Purpose: : The hydrophillic bile acid tauroursodeoxycholic acid (TUDCA) is neuroprotective in mouse models of retinal degeneration and vision loss. It is not clear whether this protective effect is unique to mice. The purpose of these experiments was to determine whether TUDCA is neuroprotective against light-induced visual function loss in albino rats.

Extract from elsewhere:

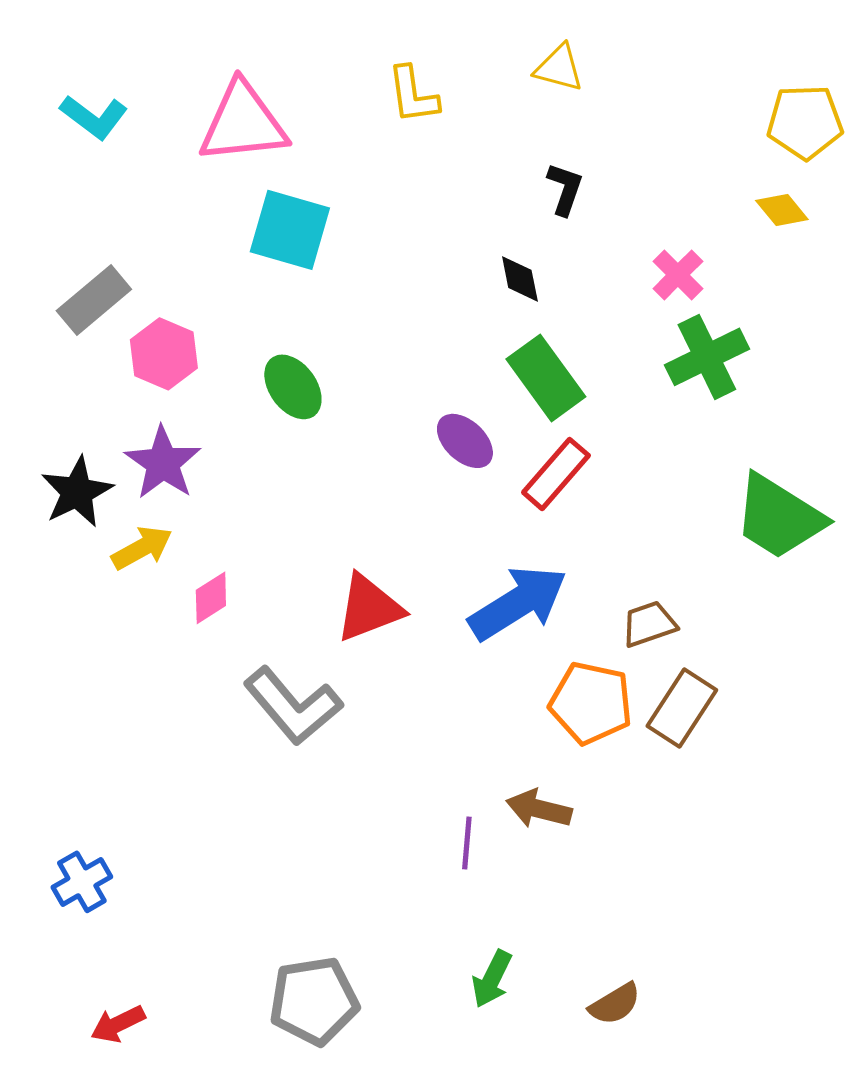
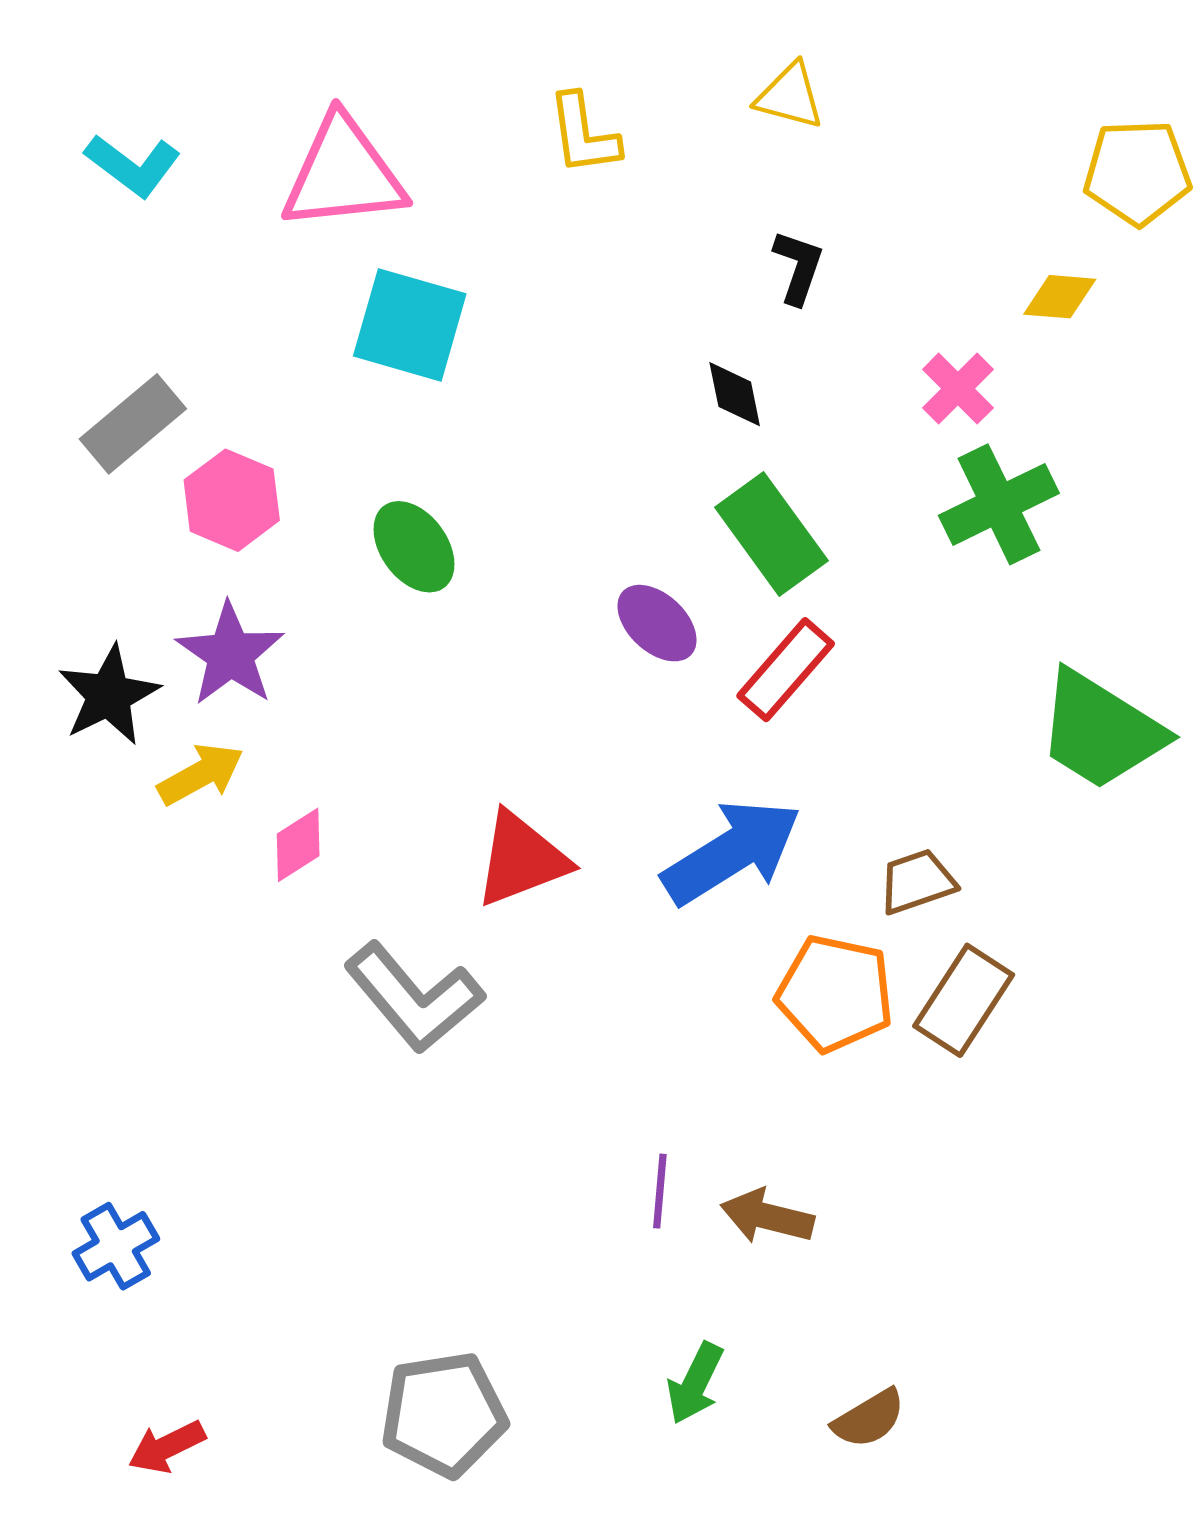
yellow diamond: (782, 210) -> (1060, 297), moved, turned -46
brown arrow: (539, 809) -> (767, 1217), moved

Methods: : Sprague-Dawley rats were exposed to dim (50 lux) or bright (10,000 lux) white light for 2 hours. Rats were injected with TUDCA dissolved in vehicle (sodium bicarbonate, pH 7.4-7.5) or vehicle alone. Intraperitoneal injections were given daily for twelve days. Electroretinograms (ERGs) were taken 2, 7, and 12 days following light exposure.

Results: : Rats injected with vehicle and exposed to bright light exhibited significantly diminished ERG a-wave and b-wave amplitudes compared to rats exposed to bright light but treated with TUDCA.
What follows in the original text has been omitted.